> **ACTIVITY**:
Which lines below mention "data"? Pick each one out.

==== INFORMATION PROVIDED

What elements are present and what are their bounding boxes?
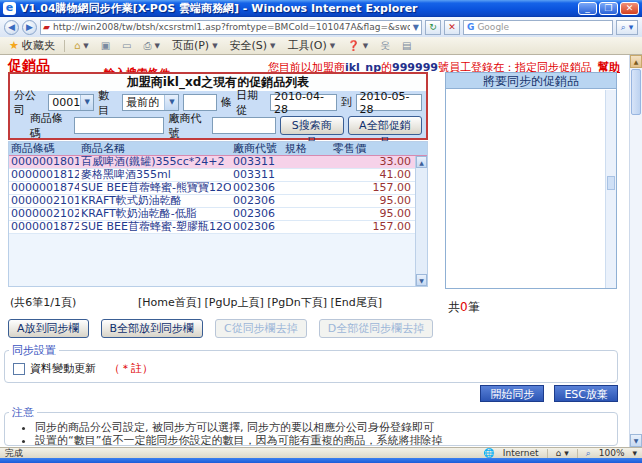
favorites-star-icon: ★ xyxy=(9,39,19,52)
url-dropdown-icon[interactable]: ▼ xyxy=(413,23,419,32)
col-price: 零售價 xyxy=(331,142,427,155)
printer-icon: ⎙ xyxy=(144,40,152,52)
safety-menu[interactable]: 安全(S)▼ xyxy=(227,37,279,54)
status-bar: 完成 🌐 Internet ⌂ ▾ ⌕ 100% ▾ xyxy=(0,447,642,458)
all-promos-button[interactable]: A全部促銷品 xyxy=(348,116,422,135)
table-row[interactable]: 0000001872531SUE BEE苜蓿蜂蜜-塑膠瓶12OZ00230615… xyxy=(9,221,415,234)
table-row[interactable]: 0000002102809KRAFT軟奶油乾酪-低脂00230695.00 xyxy=(9,208,415,221)
barcode-input[interactable] xyxy=(74,117,165,134)
stop-button[interactable]: ✕ xyxy=(444,20,460,35)
back-button[interactable]: ◀ xyxy=(4,20,19,35)
toolbar-separator xyxy=(64,40,65,52)
transfer-actions: A放到同步欄 B全部放到同步欄 C從同步欄去掉 D全部從同步欄去掉 xyxy=(8,319,433,338)
page-menu-label: 页面(P) xyxy=(172,38,209,53)
url-text[interactable]: http://win2008/tw/btsh/xcsrstml1.asp?fro… xyxy=(53,22,410,32)
product-list-header: 加盟商ikl_xd之現有的促銷品列表 xyxy=(10,74,426,91)
sync-settings-group: 同步設置 資料變動更新 （＊註） xyxy=(4,343,618,383)
count-select[interactable]: 最前的 ▼ xyxy=(122,94,179,111)
favorites-label: 收藏夹 xyxy=(22,38,55,53)
page-scrollbar[interactable]: ▲ ▼ xyxy=(629,55,642,447)
date-to-input[interactable]: 2010-05-28 xyxy=(356,94,422,111)
research-button[interactable]: ▤ xyxy=(399,39,414,52)
restore-button[interactable]: ❐ xyxy=(599,2,618,15)
search-box[interactable]: G Google xyxy=(463,20,613,35)
favorites-button[interactable]: ★ 收藏夹 xyxy=(6,37,58,54)
table-row[interactable]: 0000002101402KRAFT軟式奶油乾酪00230695.00 xyxy=(9,195,415,208)
main-actions: 開始同步 ESC放棄 xyxy=(480,385,618,402)
search-row-1: 分公司 0001 ▼ 數目 最前的 ▼ 條 日期從 2010-04-28 到 2… xyxy=(10,91,426,114)
count-value: 最前的 xyxy=(126,95,159,110)
zoom-dropdown-icon[interactable]: ▾ xyxy=(632,448,637,458)
count-input[interactable] xyxy=(183,94,217,111)
data-update-checkbox[interactable] xyxy=(13,363,25,375)
table-row[interactable]: 0000001801624百威啤酒(鐵罐)355cc*24+200331133.… xyxy=(9,156,415,169)
table-row[interactable]: 0000001812028麥格黑啤酒355ml00331141.00 xyxy=(9,169,415,182)
sync-list-box[interactable] xyxy=(446,90,605,288)
add-to-sync-button[interactable]: A放到同步欄 xyxy=(8,319,89,338)
tools-menu[interactable]: 工具(O)▼ xyxy=(285,37,339,54)
cancel-button[interactable]: ESC放棄 xyxy=(554,385,618,402)
scroll-down-icon[interactable]: ▼ xyxy=(630,434,642,447)
date-from-input[interactable]: 2010-04-28 xyxy=(270,94,336,111)
search-row-2: 商品條碼 廠商代號 S搜索商品 A全部促銷品 xyxy=(10,114,426,137)
table-row[interactable]: 0000001874034SUE BEE苜蓿蜂蜜-熊寶寶12OZ00230615… xyxy=(9,182,415,195)
col-name: 商品名稱 xyxy=(79,142,231,155)
protected-mode-icon: ⌂ ▾ xyxy=(556,448,569,458)
scroll-thumb[interactable] xyxy=(631,69,641,115)
url-box[interactable]: ▰ http://win2008/tw/btsh/xcsrstml1.asp?f… xyxy=(40,20,422,35)
vendor-input[interactable] xyxy=(212,117,276,134)
search-input[interactable]: Google xyxy=(477,22,509,32)
forward-button[interactable]: ▶ xyxy=(22,20,37,35)
close-button[interactable]: ✕ xyxy=(620,2,639,15)
messenger-button[interactable]: 웃 xyxy=(377,38,393,54)
home-icon: ⌂ xyxy=(74,40,80,51)
scroll-up-icon[interactable]: ▲ xyxy=(630,55,642,68)
start-sync-button[interactable]: 開始同步 xyxy=(480,385,544,402)
branch-select[interactable]: 0001 ▼ xyxy=(48,94,94,111)
scroll-thumb[interactable] xyxy=(607,176,615,190)
col-vendor: 廠商代號 xyxy=(231,142,283,155)
zoom-magnifier-icon[interactable]: ⌕ xyxy=(586,448,591,459)
count-label: 數目 xyxy=(98,88,118,118)
search-go-button[interactable]: ⌕ ▾ xyxy=(616,20,638,35)
browser-window: e V1.04購物網同步作業[X-POS 雲端商務網] - Windows In… xyxy=(0,0,642,463)
safety-menu-label: 安全(S) xyxy=(230,38,268,53)
note-mark: （＊註） xyxy=(109,361,153,376)
sync-settings-legend: 同步設置 xyxy=(9,343,59,358)
products-table: 商品條碼 商品名稱 廠商代號 規格 零售價 0000001801624百威啤酒(… xyxy=(8,141,428,287)
pagination-keys-hint: [Home首頁] [PgUp上頁] [PgDn下頁] [End尾頁] xyxy=(138,295,382,310)
notes-legend: 注意 xyxy=(9,405,37,420)
sync-list-scrollbar[interactable] xyxy=(605,90,616,288)
command-toolbar: ★ 收藏夹 ⌂▼ ▣ ▭ ⎙▼ 页面(P)▼ 安全(S)▼ 工具(O)▼ ❓▼ … xyxy=(0,37,642,55)
date-to-label: 到 xyxy=(341,95,352,110)
scroll-up-icon[interactable]: ▲ xyxy=(416,156,427,168)
data-update-label: 資料變動更新 xyxy=(30,361,96,376)
windows-taskbar[interactable] xyxy=(0,458,642,463)
zoom-level[interactable]: 100% xyxy=(599,448,625,458)
search-products-button[interactable]: S搜索商品 xyxy=(280,116,344,135)
note-item: 同步的商品分公司設定, 被同步方可以選擇, 同步方的要以相應分公司身份登錄即可 xyxy=(35,421,617,434)
table-body: 0000001801624百威啤酒(鐵罐)355cc*24+200331133.… xyxy=(9,156,415,286)
table-scrollbar[interactable]: ▲ ▼ xyxy=(415,156,427,286)
person-icon: 웃 xyxy=(380,39,390,53)
feeds-button[interactable]: ▣ xyxy=(98,39,113,52)
scroll-down-icon[interactable]: ▼ xyxy=(416,274,427,286)
remove-all-from-sync-button: D全部從同步欄去掉 xyxy=(319,319,433,338)
ie-logo-icon: e xyxy=(3,2,16,15)
print-button[interactable]: ⎙▼ xyxy=(141,39,163,53)
statusbar-separator xyxy=(577,449,578,458)
home-button[interactable]: ⌂▼ xyxy=(71,39,92,52)
help-menu[interactable]: ❓▼ xyxy=(344,39,371,52)
page-menu[interactable]: 页面(P)▼ xyxy=(169,37,221,54)
chevron-down-icon: ▼ xyxy=(80,95,93,110)
add-all-to-sync-button[interactable]: B全部放到同步欄 xyxy=(101,319,204,338)
sync-list-panel: 將要同步的促銷品 xyxy=(445,72,617,289)
feed-icon: ▣ xyxy=(101,40,110,51)
branch-value: 0001 xyxy=(52,96,80,109)
minimize-button[interactable]: _ xyxy=(578,2,597,15)
mail-button[interactable]: ▭ xyxy=(119,39,134,52)
address-bar: ◀ ▶ ▰ http://win2008/tw/btsh/xcsrstml1.a… xyxy=(0,17,642,37)
col-barcode: 商品條碼 xyxy=(9,142,79,155)
refresh-button[interactable]: ↻ xyxy=(425,20,441,35)
barcode-label: 商品條碼 xyxy=(30,111,70,141)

========

> **EXERCISE OUTPUT**:
data-update-checkbox[interactable] xyxy=(13,363,25,375)
data-update-label: 資料變動更新 xyxy=(30,361,96,376)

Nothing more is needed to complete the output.